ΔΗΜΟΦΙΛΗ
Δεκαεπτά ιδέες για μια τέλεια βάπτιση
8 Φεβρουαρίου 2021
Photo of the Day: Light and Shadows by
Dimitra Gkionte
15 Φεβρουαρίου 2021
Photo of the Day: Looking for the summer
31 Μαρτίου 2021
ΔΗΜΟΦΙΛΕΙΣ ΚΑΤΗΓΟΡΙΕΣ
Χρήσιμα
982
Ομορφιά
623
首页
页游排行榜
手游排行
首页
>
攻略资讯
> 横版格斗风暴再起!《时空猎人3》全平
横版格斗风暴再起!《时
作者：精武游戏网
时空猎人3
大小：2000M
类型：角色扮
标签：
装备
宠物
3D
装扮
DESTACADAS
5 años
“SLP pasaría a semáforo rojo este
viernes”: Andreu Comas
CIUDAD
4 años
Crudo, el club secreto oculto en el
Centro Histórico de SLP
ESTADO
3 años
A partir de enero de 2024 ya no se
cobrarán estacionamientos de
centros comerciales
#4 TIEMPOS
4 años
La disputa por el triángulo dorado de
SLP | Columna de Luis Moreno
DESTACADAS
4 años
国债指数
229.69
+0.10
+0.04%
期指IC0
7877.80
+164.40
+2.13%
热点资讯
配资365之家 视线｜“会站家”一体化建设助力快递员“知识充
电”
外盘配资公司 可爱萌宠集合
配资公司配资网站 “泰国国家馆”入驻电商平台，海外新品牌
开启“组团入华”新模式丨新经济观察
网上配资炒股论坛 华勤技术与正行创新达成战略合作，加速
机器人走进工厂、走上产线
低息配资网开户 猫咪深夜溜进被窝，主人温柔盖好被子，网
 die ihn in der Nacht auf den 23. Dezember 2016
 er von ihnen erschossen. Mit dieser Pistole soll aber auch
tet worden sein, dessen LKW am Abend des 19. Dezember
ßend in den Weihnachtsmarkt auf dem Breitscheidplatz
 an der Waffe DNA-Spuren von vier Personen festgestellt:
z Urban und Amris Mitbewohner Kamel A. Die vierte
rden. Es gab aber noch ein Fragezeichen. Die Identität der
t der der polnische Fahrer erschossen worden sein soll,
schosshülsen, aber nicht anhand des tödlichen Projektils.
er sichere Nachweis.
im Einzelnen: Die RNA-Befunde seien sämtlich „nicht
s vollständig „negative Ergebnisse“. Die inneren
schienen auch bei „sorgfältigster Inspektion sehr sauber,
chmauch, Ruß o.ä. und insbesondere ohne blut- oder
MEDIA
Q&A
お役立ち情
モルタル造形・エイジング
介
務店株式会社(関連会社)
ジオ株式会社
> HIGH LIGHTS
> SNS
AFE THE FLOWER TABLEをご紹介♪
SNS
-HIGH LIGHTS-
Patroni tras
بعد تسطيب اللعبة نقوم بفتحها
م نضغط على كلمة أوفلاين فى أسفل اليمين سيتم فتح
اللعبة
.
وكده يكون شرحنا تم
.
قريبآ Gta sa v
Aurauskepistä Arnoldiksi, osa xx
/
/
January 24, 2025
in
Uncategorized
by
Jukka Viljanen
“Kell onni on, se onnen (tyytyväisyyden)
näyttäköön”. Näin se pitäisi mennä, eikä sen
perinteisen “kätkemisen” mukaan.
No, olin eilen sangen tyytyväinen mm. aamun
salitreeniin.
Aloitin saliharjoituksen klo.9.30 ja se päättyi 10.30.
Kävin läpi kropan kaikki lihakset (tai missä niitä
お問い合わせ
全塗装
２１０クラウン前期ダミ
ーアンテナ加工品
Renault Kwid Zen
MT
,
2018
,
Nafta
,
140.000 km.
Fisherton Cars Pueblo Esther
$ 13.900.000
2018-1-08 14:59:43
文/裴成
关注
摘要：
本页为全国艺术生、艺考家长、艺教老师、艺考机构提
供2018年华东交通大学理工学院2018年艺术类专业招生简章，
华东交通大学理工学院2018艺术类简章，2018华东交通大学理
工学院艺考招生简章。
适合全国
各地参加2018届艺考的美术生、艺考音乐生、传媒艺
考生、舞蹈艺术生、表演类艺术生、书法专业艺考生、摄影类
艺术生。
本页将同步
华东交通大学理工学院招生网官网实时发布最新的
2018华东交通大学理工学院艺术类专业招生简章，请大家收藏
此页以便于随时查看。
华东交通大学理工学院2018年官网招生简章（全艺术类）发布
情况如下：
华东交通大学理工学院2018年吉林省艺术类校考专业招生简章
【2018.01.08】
++++++
• **Your instructions**
Reproduce exactly what appears from the line containing "rden. Es gab" down to the final line of the data.

• **Written answer**
rden. Es gab aber noch ein Fragezeichen. Die Identität der
t der der polnische Fahrer erschossen worden sein soll,
schosshülsen, aber nicht anhand des tödlichen Projektils.
er sichere Nachweis.
im Einzelnen: Die RNA-Befunde seien sämtlich „nicht
s vollständig „negative Ergebnisse“. Die inneren
schienen auch bei „sorgfältigster Inspektion sehr sauber,
chmauch, Ruß o.ä. und insbesondere ohne blut- oder
MEDIA
Q&A
お役立ち情
モルタル造形・エイジング
介
務店株式会社(関連会社)
ジオ株式会社
> HIGH LIGHTS
> SNS
AFE THE FLOWER TABLEをご紹介♪
SNS
-HIGH LIGHTS-
Patroni tras
بعد تسطيب اللعبة نقوم بفتحها
م نضغط على كلمة أوفلاين فى أسفل اليمين سيتم فتح
اللعبة
.
وكده يكون شرحنا تم
.
قريبآ Gta sa v
Aurauskepistä Arnoldiksi, osa xx
/
/
January 24, 2025
in
Uncategorized
by
Jukka Viljanen
“Kell onni on, se onnen (tyytyväisyyden)
näyttäköön”. Näin se pitäisi mennä, eikä sen
perinteisen “kätkemisen” mukaan.
No, olin eilen sangen tyytyväinen mm. aamun
salitreeniin.
Aloitin saliharjoituksen klo.9.30 ja se päättyi 10.30.
Kävin läpi kropan kaikki lihakset (tai missä niitä
お問い合わせ
全塗装
２１０クラウン前期ダミ
ーアンテナ加工品
Renault Kwid Zen
MT
,
2018
,
Nafta
,
140.000 km.
Fisherton Cars Pueblo Esther
$ 13.900.000
2018-1-08 14:59:43
文/裴成
关注
摘要：
本页为全国艺术生、艺考家长、艺教老师、艺考机构提
供2018年华东交通大学理工学院2018年艺术类专业招生简章，
华东交通大学理工学院2018艺术类简章，2018华东交通大学理
工学院艺考招生简章。
适合全国
各地参加2018届艺考的美术生、艺考音乐生、传媒艺
考生、舞蹈艺术生、表演类艺术生、书法专业艺考生、摄影类
艺术生。
本页将同步
华东交通大学理工学院招生网官网实时发布最新的
2018华东交通大学理工学院艺术类专业招生简章，请大家收藏
此页以便于随时查看。
华东交通大学理工学院2018年官网招生简章（全艺术类）发布
情况如下：
华东交通大学理工学院2018年吉林省艺术类校考专业招生简章
【2018.01.08】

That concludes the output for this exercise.